The Lady's Last Stake, originally entitled Piquet: or Virtue in Danger, is a painting by William Hogarth, c. 1759. The work is a conversation piece, capturing the moment when the woman has to make a fateful decision: to be ruined financially, or morally. It was one of Hogarth's last works, commissioned by James Caulfeild, 4th Viscount Charlemont (later 1st Earl of Charlemont), who allowed Hogarth to select the subject and price.

The painting depicts a domestic scene with a man and a woman who have been gambling, playing piquet at a table near an open fire and in front of a Venetian window in a well-appointed Palladian mansion. The woman has just lost her fortune to the man, an army officer. He offers to play one more game of cards: either way, he will return her assets, including the money and jewels in his tricorne hat; but if she loses, she must accept him as her lover. The woman clasps the edge of the fire screen as she considers his offer. The woman may be modelled on Hogarth's acquaintance Hester Salusbury (later Hester Thrale and then Hester Piozzi). On the floor is a discarded letter from her husband sending her money; it is addressed to Charlotte and signed Townly.
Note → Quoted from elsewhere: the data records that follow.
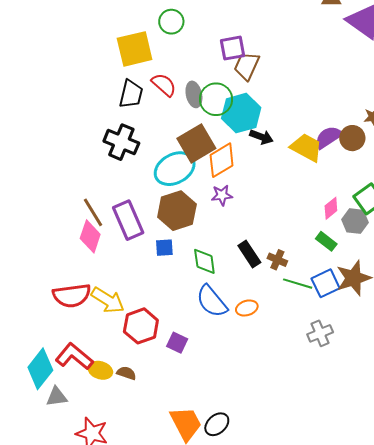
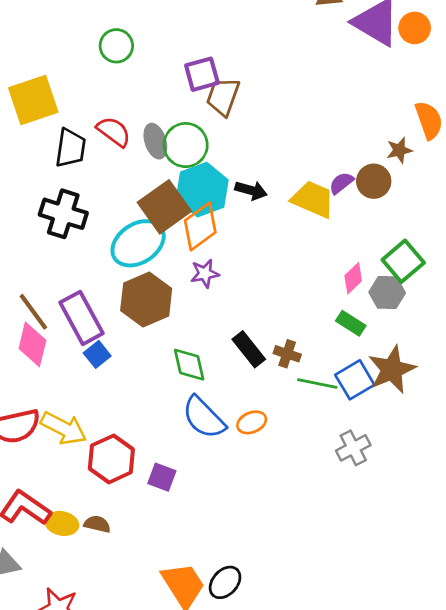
yellow square: (135, 49) -> (33, 100), moved
cyan hexagon: (241, 113) -> (202, 190), moved
purple semicircle: (328, 137) -> (341, 183), size x0.7
blue square: (164, 248) -> (97, 354), moved, turned -30

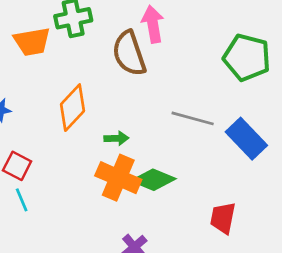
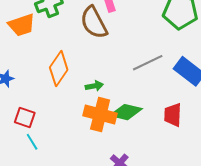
gray line: (193, 118) -> (148, 63), turned -32
red trapezoid: (223, 218) -> (173, 115), moved

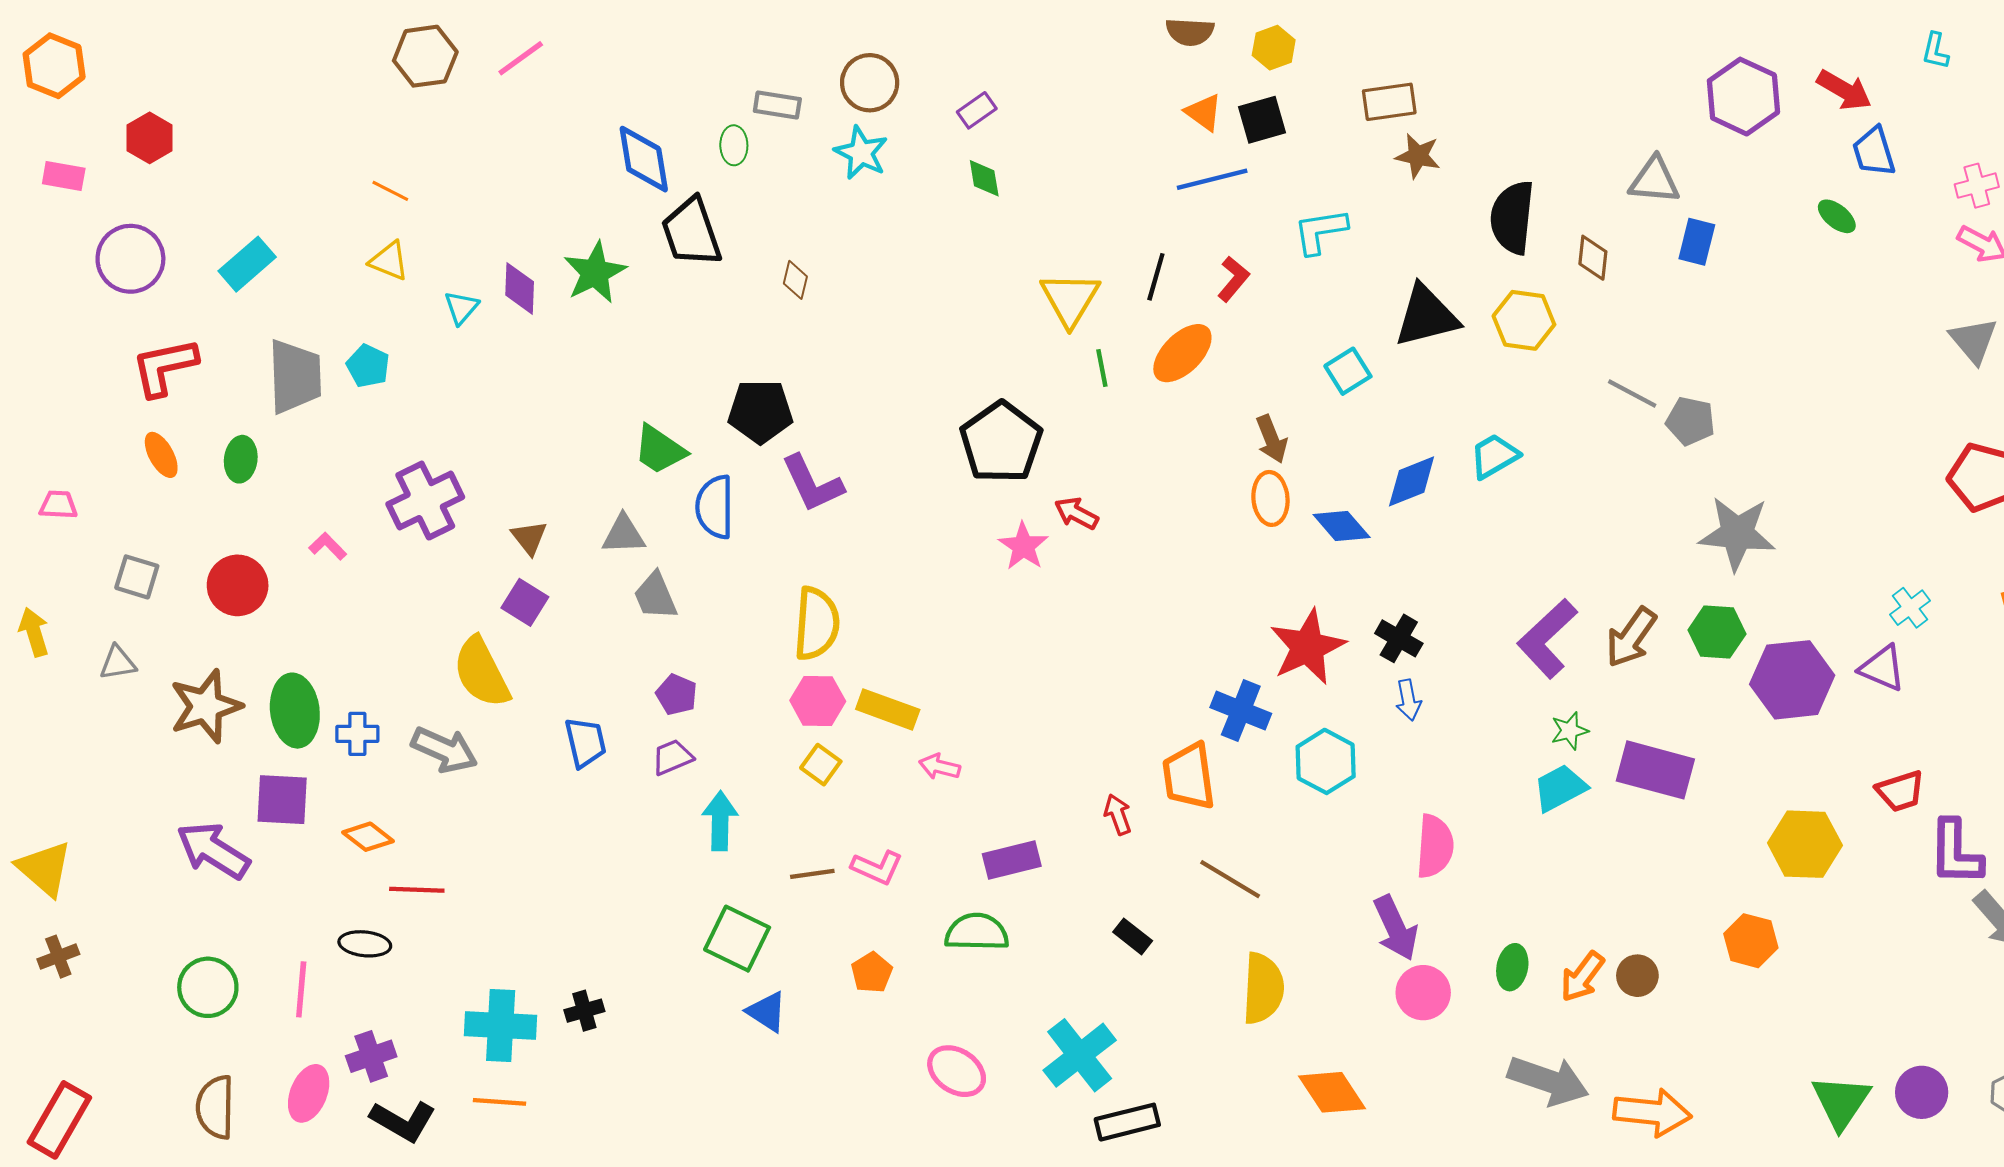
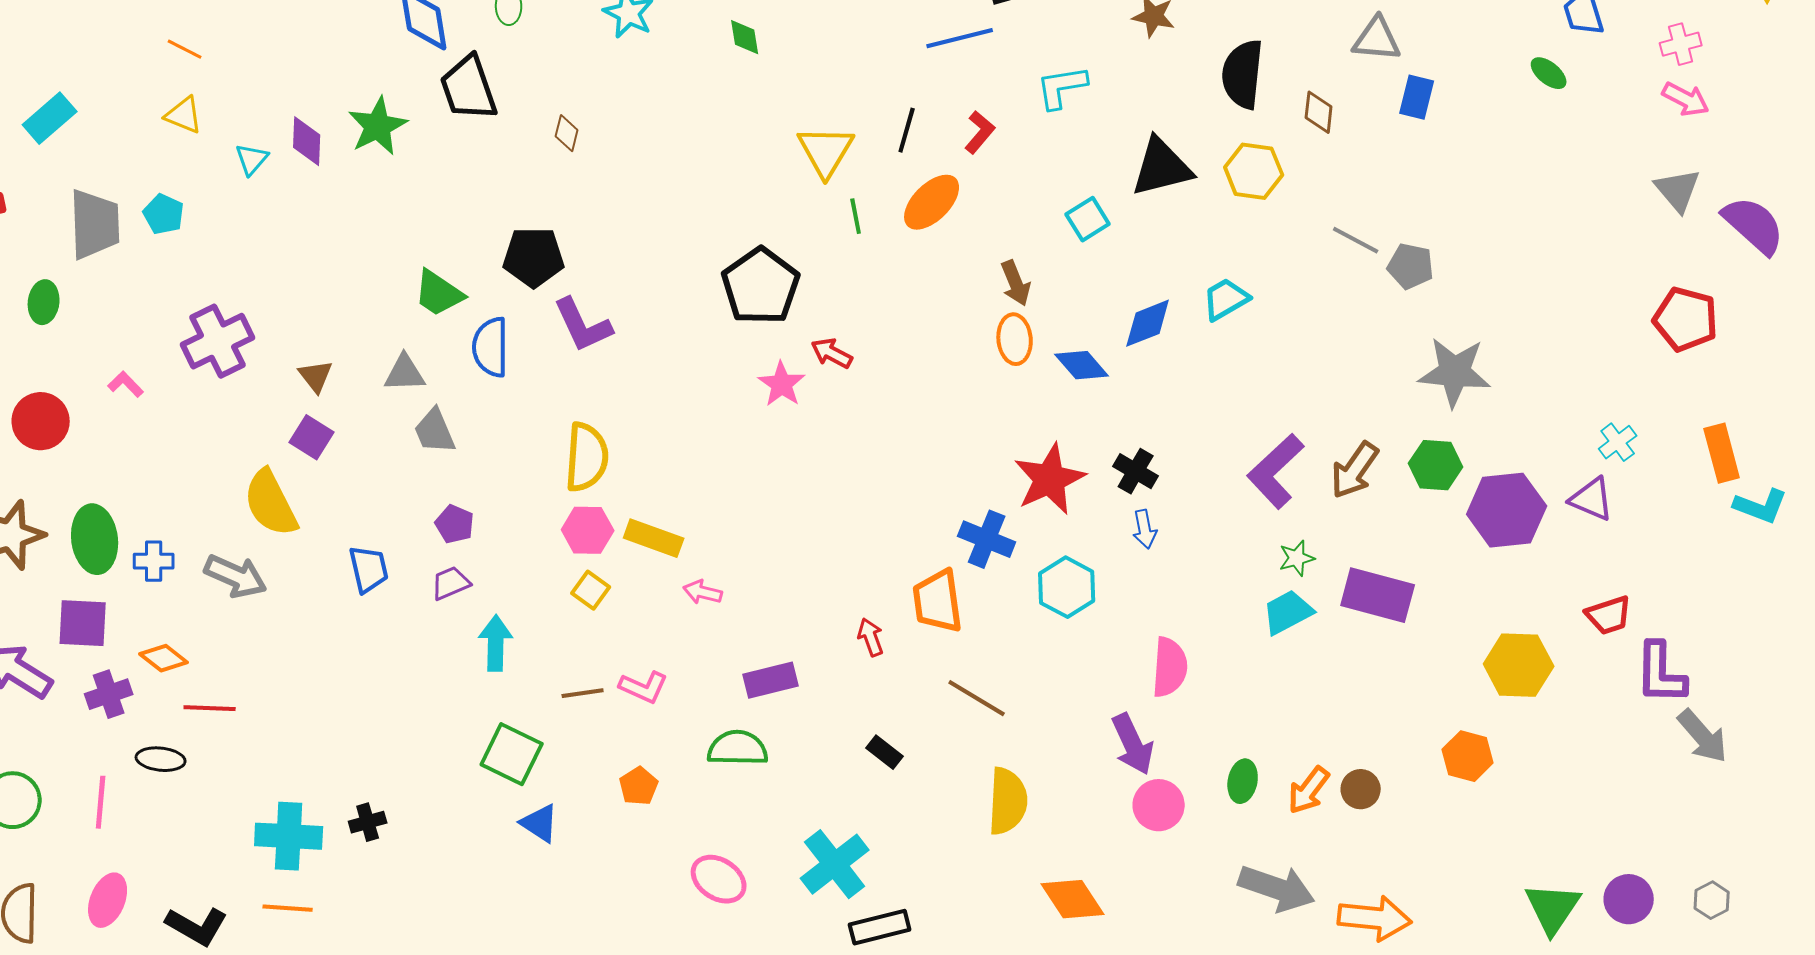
purple cross: (371, 1056) -> (109, 694), moved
Details in the painting allude to the woman's fateful decision. A small dog (representing faithfulness) is hiding under the table. There is a painting of a Penitent Magdalene over the fireplace. The mantelpiece bears a clock with the usual figure of Father Time replaced by Cupid, but still carrying a scythe; the clock bears the motto "nunc nunc" (Latin: "now now"). The clock shows the time as 4:55 pm, and the horns of a crescent moon (alluding to the horns of a cuckold) are visible above the garden outside. The cards are being burned in the fire.

The work measures 91.44 × 105.41 cm. It became known as The Lady's Last Stake after the 1707 comedy play The Lady’s Last Stake (subtitled "The Wife's Resentment") by Colley Cibber, in which Lady Gentle loses money to the cheating Lord George Brilliant, and must decide whether to pay her debts or settle them by compromising her fidelity to her husband.

When Sir Richard Grosvenor (later 1st Baron Grosvenor and then 1st Earl Grosvenor) saw the painting in Hogarth's studio in 1758, he asked Hogarth to paint a picture for him too on the same terms. Grosvenor was surprised by the result, the ambitiously melodramatic Sigismunda mourning over the Heart of Guiscardo, and Grosvenor rejected the painting when it was finished in 1759.

Charlemont accepted his painting, but permitted Hogarth to retain it for a period so he could engrave it. Hogarth was unhappy with the result, and it was discarded and not published. The work was exhibited at the Society of Artists inaugural Exhibition of 1761, and later engraved more successfully by Thomas Cheesman.

The painting was hung in the similarly Palladian style Charlemont House in Dublin, until it was sold by the family in 1874. The prominent positioning of an architectural set-piece by Hogarth in a Venetian window may have been in deference to the Earl, who had a particular love for neo-classical architecture and had recently returned from a Grand Tour of Europe at the time of the painting's commissioning.

It went through the hands of the art dealers Louis Huth and Thomas Agnew & Sons. It was acquired by J. P. Morgan in 1900, and was donated to the Albright-Knox Art Gallery by Seymour H. Knox, Jr in 1945.